Please read all the information in the table of contents before using this article.
Linux Magazine Column 65 (Nov 2004)
[suggested title: ``Introduction to mod_perl (part 2)'']
Last month, I introduced mod_perl
, talking about fundamental
concepts and some basic configuration directives. This month, I
continue my introduction by showing some of the common modules and
cool things you can do with mod_perl
.
As mentioned last month, having persistent Perl code means that some
steps of your application can be reused rather than repeated. One
very easy optimization is keeping your database handles open between
web hits, rather than reopening them on each new hit. The
Apache::DBI
module (found in the CPAN) helps this goal by altering
the way normal DBI
connections are processed. For most users,
you simply add:
PerlModule Apache::DBI
to the configuration file, and it just magically works. The
disconnect
method of DBI
is altered so that it doesn't really
disconnect, and the connect
method attempts to reuse an already
existing handle opened with the same database parameters (including
user and password). The downside is that every mod_perl
Apache
process will eventually get one or more persistent connections to the
database server, which may affect a license count or a process limit.
Another nice module is Apache::Template
(also in the CPAN). This
module turns your page deliveries into a full embedded templating
system using Template Toolkit. The configuration is similar to
Apache::Registry
(shown last month):
PerlModule Apache::Template
<Location /tt2> SetHandler perl-script PerlHandler Apache::Template </Location>
Now, each file located within the directory mapped from the /tt2
URL will be treated as a template in the Template Toolkit language.
The template will be compiled into Perl code and executed, and the
result delivered to the web client. With additional directives, the
results of those steps can be cached, creating a very powerful website
with minimal overhead and maximum flexibility, comparable to a
PHP-based or CF-based web configuration, but with a lot more powerful
features available. Templates can also respond to CGI-style form
parameters, making any page an interactive page!

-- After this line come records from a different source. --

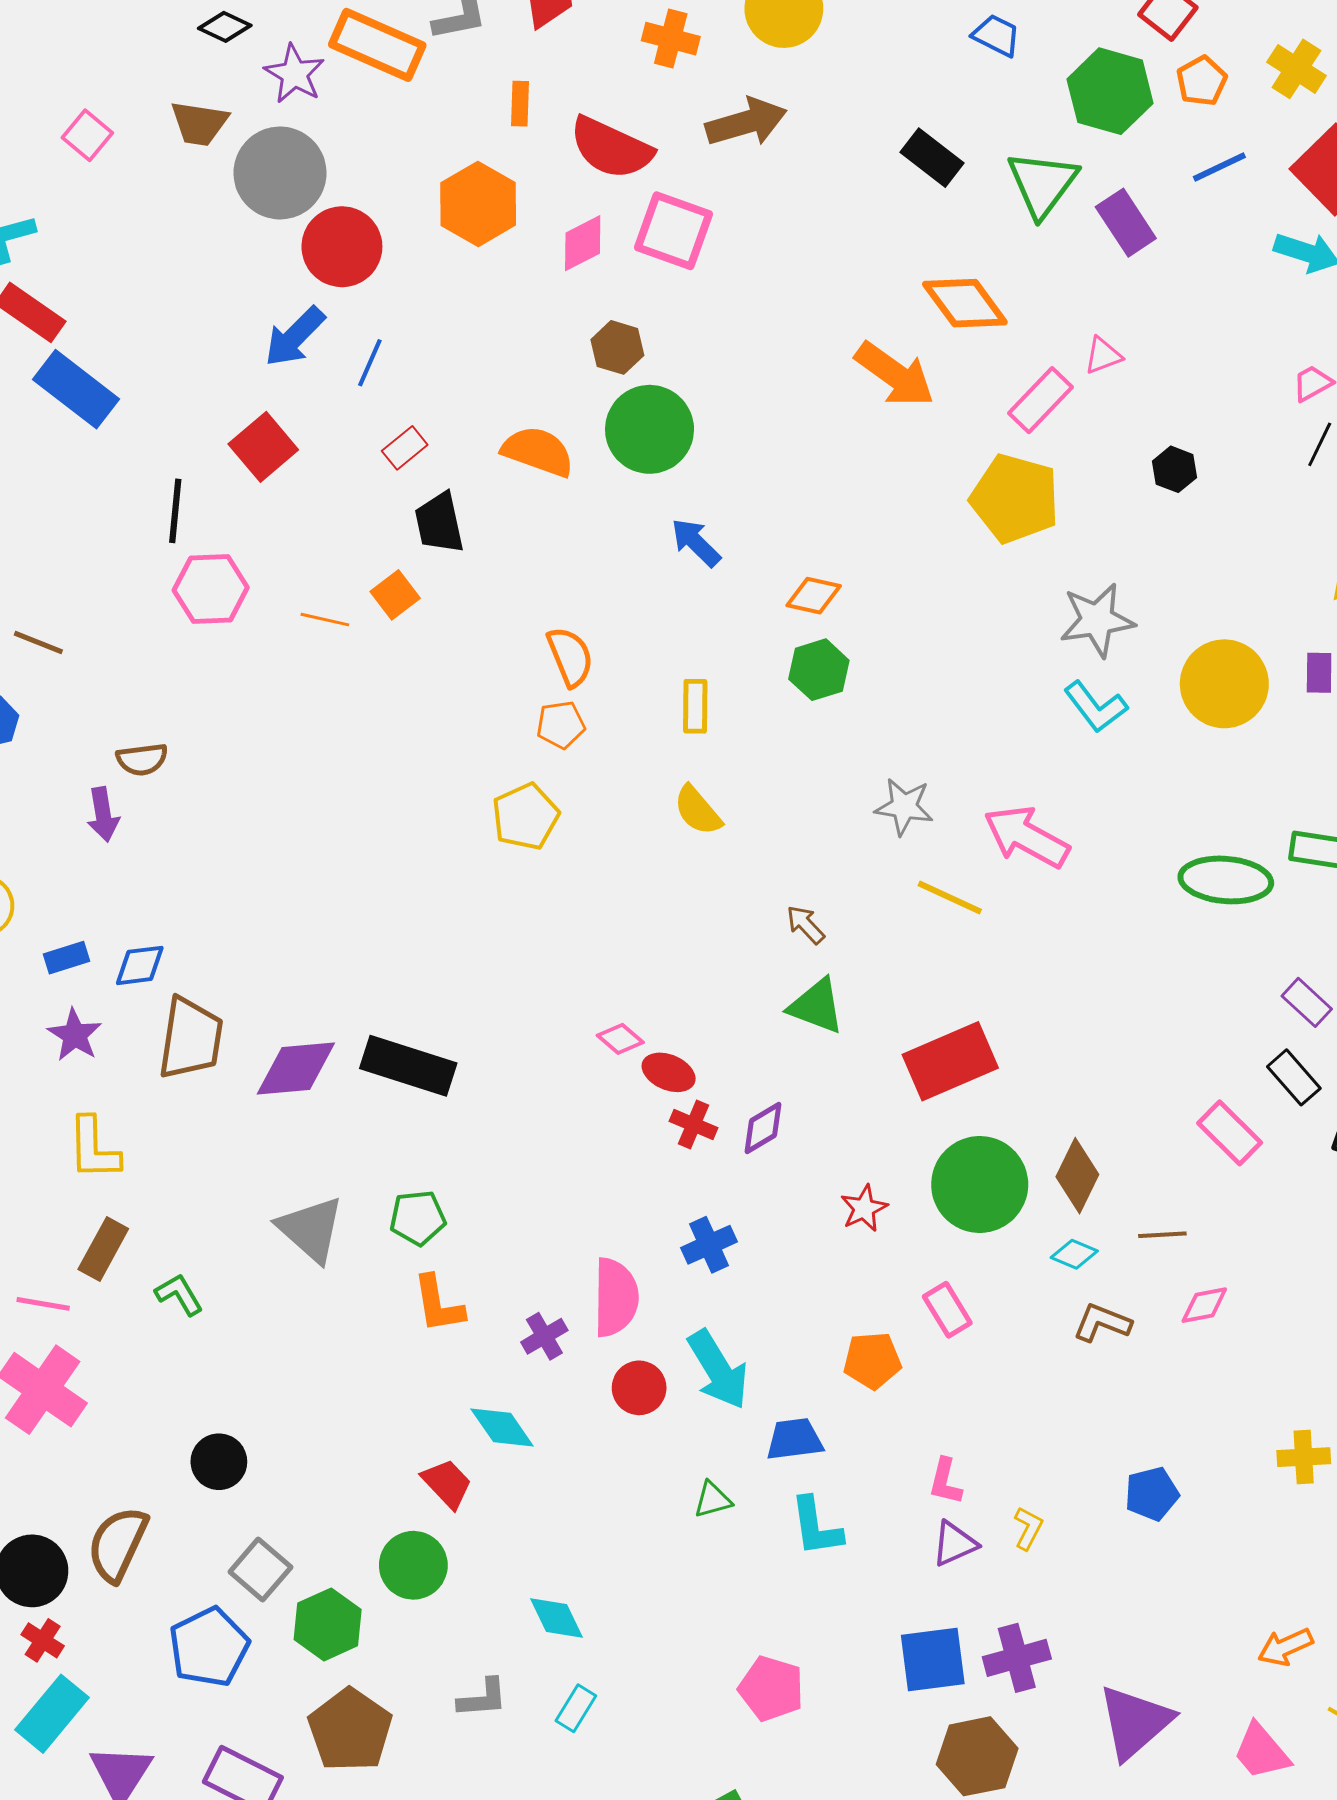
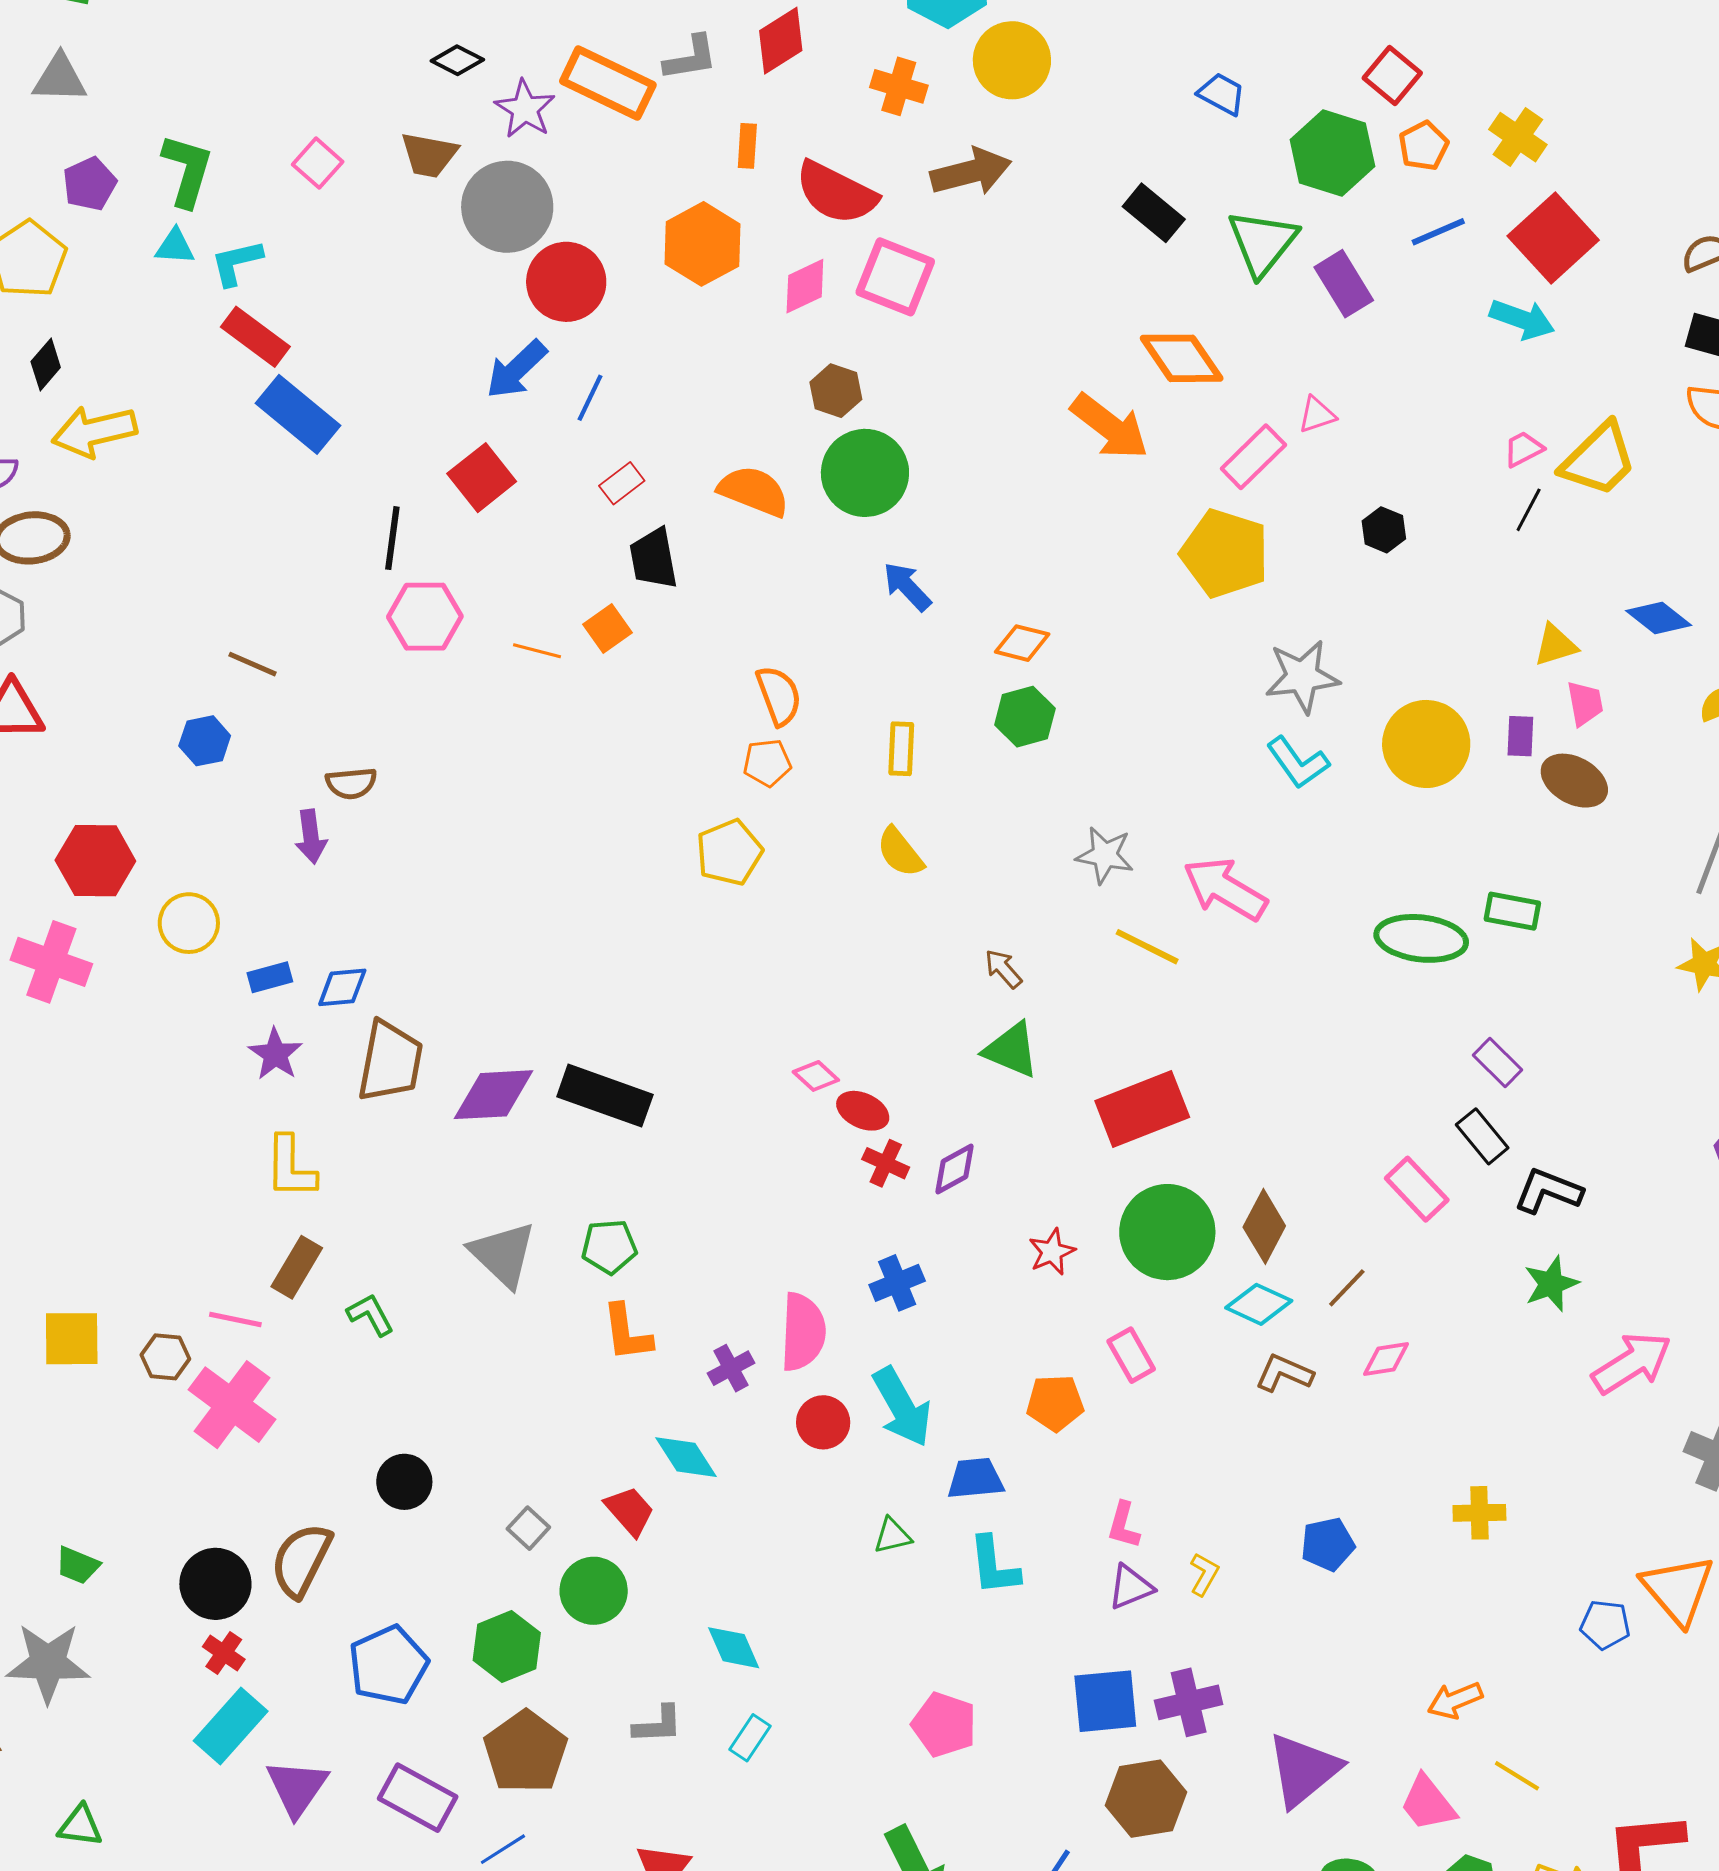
brown line: (1162, 1235) -> (1347, 1288), turned -45
cyan diamond: (1074, 1254) -> (1259, 1304), size x1.4
gray square: (260, 1570) -> (528, 1528), moved, size x0.7

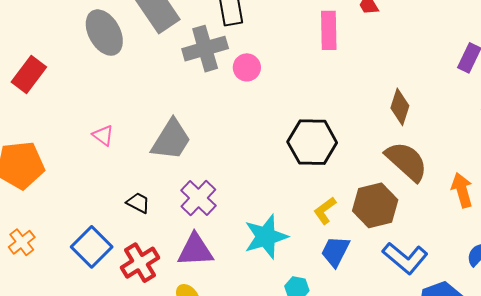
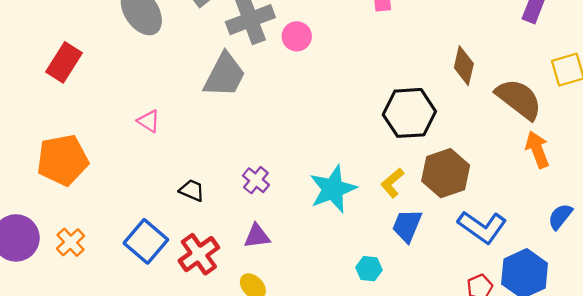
gray trapezoid: (171, 140) -> (225, 75), moved
black hexagon: (312, 142) -> (409, 113), moved
brown semicircle: (406, 161) -> (519, 99), moved
purple cross: (198, 198) -> (256, 180), size x0.7
cyan star: (266, 237) -> (333, 189), moved
purple triangle: (195, 250) -> (257, 236), size x0.7

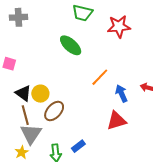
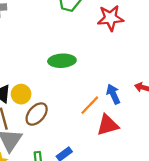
green ellipse: (71, 45) -> (62, 61), moved, turned -45
orange line: (100, 77) -> (90, 105), moved

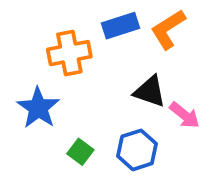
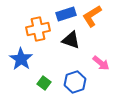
black triangle: (150, 91) -> (71, 40), moved

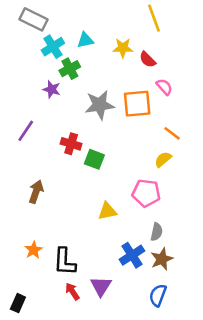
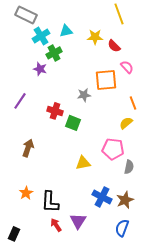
gray star: (100, 105) -> (84, 95), moved, size x0.6
orange line: (172, 133) -> (133, 103), turned 32
gray semicircle: (157, 232) -> (129, 167), moved
blue cross: (132, 255) -> (102, 197), turned -30

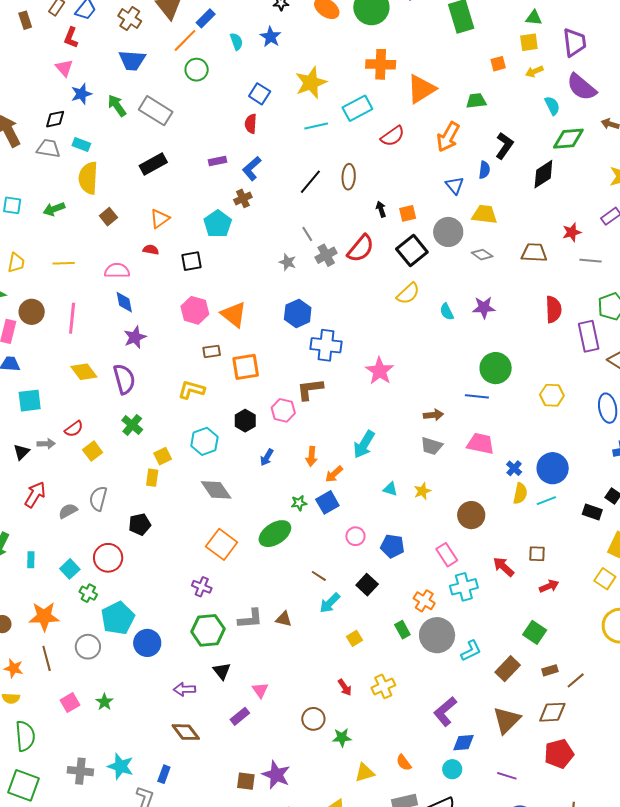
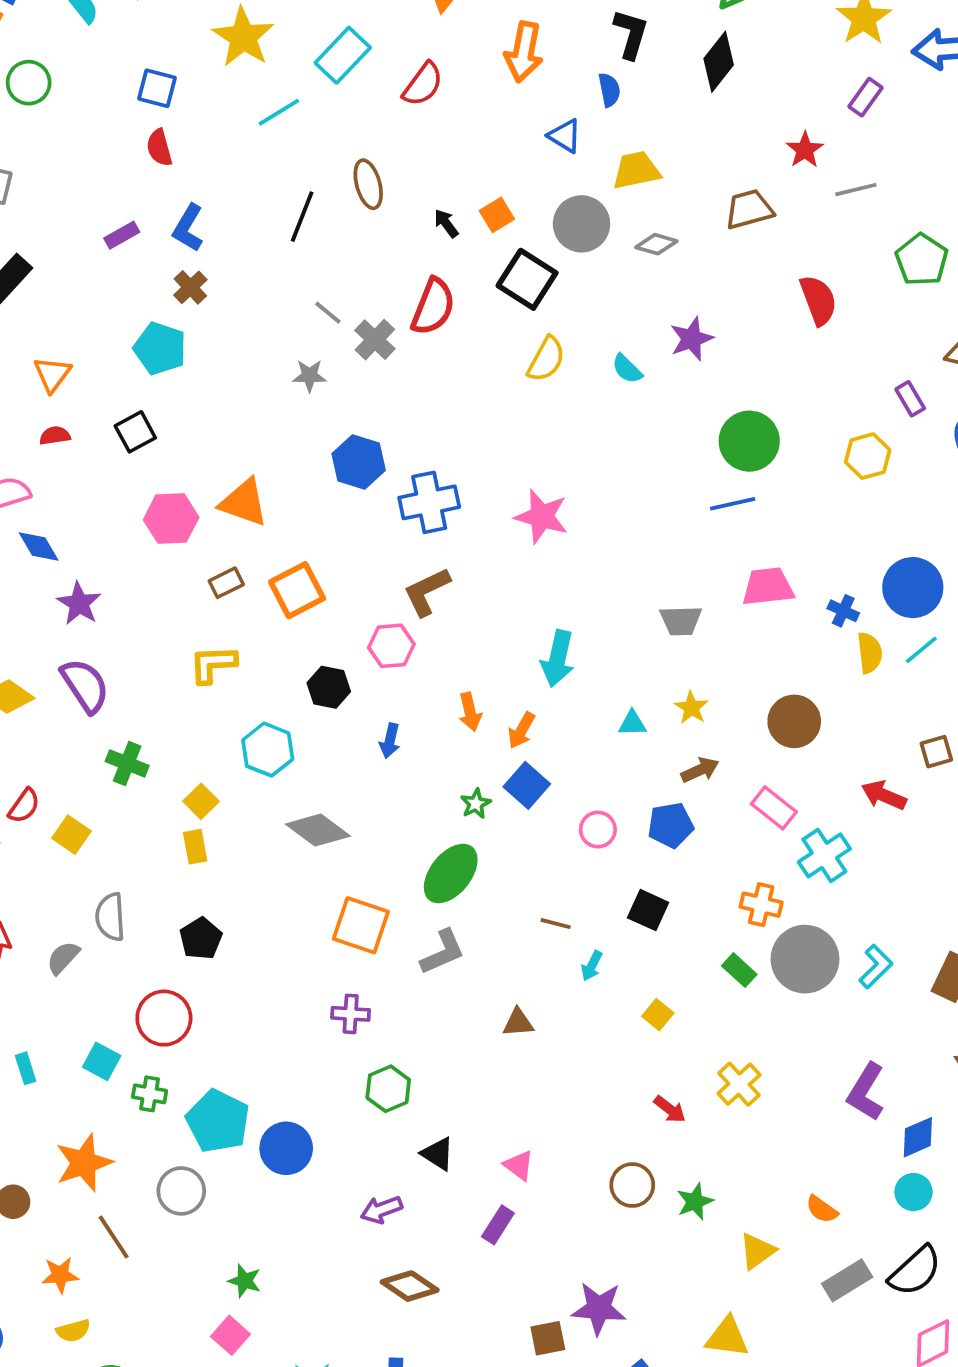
purple rectangle: (589, 336) -> (910, 399), moved, size x0.6
brown arrow: (433, 415) -> (700, 770), moved
cyan arrow: (330, 603) -> (592, 966), size x0.7
gray L-shape: (250, 619) -> (443, 952), moved
green hexagon: (208, 630) -> (388, 1089), size x0.7
pink square: (70, 703) -> (231, 1335), moved

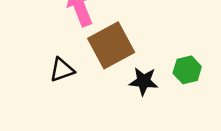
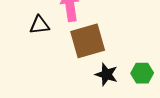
black triangle: (62, 70) -> (39, 25), moved

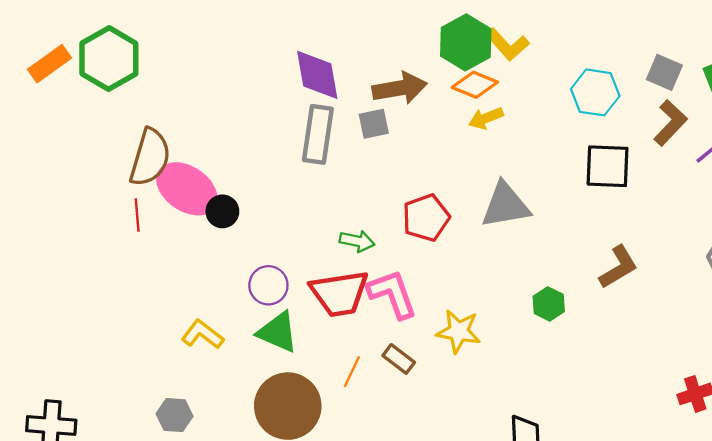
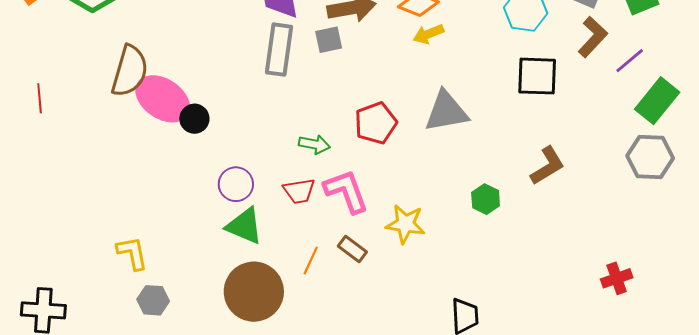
red line: (137, 215) -> (40, 98), moved
red trapezoid: (339, 293) -> (299, 191), size x0.6
yellow L-shape: (202, 334) -> (132, 253), moved, turned 42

There are many other mod_perl
modules available as well. See the
current list for yourself by entering ``apache::'' at the search box of
search.cpan.org
.
It's very simple to write your own handler as well, if you can't find
something off the shelf to do what you want. Simply create a module,
like My::Module
(I tend to use My::
as a prefix for
locally-written stuff). The module should have a routine named
handler
, which will be called from the embedded Perl interpreter at
the appropriate phase. Then, install your module into mod_perl
's
@INC
path.
To trigger your module, you add the appropriately scoped Perl handler
directive to a configuration file. For example, to make your handler
the content handler for all URLs beginning with /fred
, simply add:
<Location /fred> SetHandler perl-script PerlHandler My::Module </Location>
Content handlers return content back to the web browser, and get invoked after nearly all the other phases are complete. This step is normally where things like file content delivery or CGI scripts are triggered. However, you can do anything you want. For example:
package My::Content; use Apache::Constants qw(OK); sub handler { my $r = shift; $r->send_http_header("text/plain"); $r->print("Hello, world!\n"); return OK; }
This simple content handler delivers the text/plain
-tagged content
of Hello, world!\n"
for any URL mapped to this handler. Of course,
since we're running Perl code here, we could do almost anything,
including generate dynamic content. Once loaded, a handler remains in
memory, speeding up the process signficantly. And, we can hold
database connections (see Apache::DBI
earlier), access Apache API
callbacks (discussed shortly), and get to C code for additional
libraries and optimizations.
The return value is important here. The OK
value indicates that the
handler ran successfully, and in a content handler, would also cause
an ``ok'' status to be delivered as part of the HTTP transaction.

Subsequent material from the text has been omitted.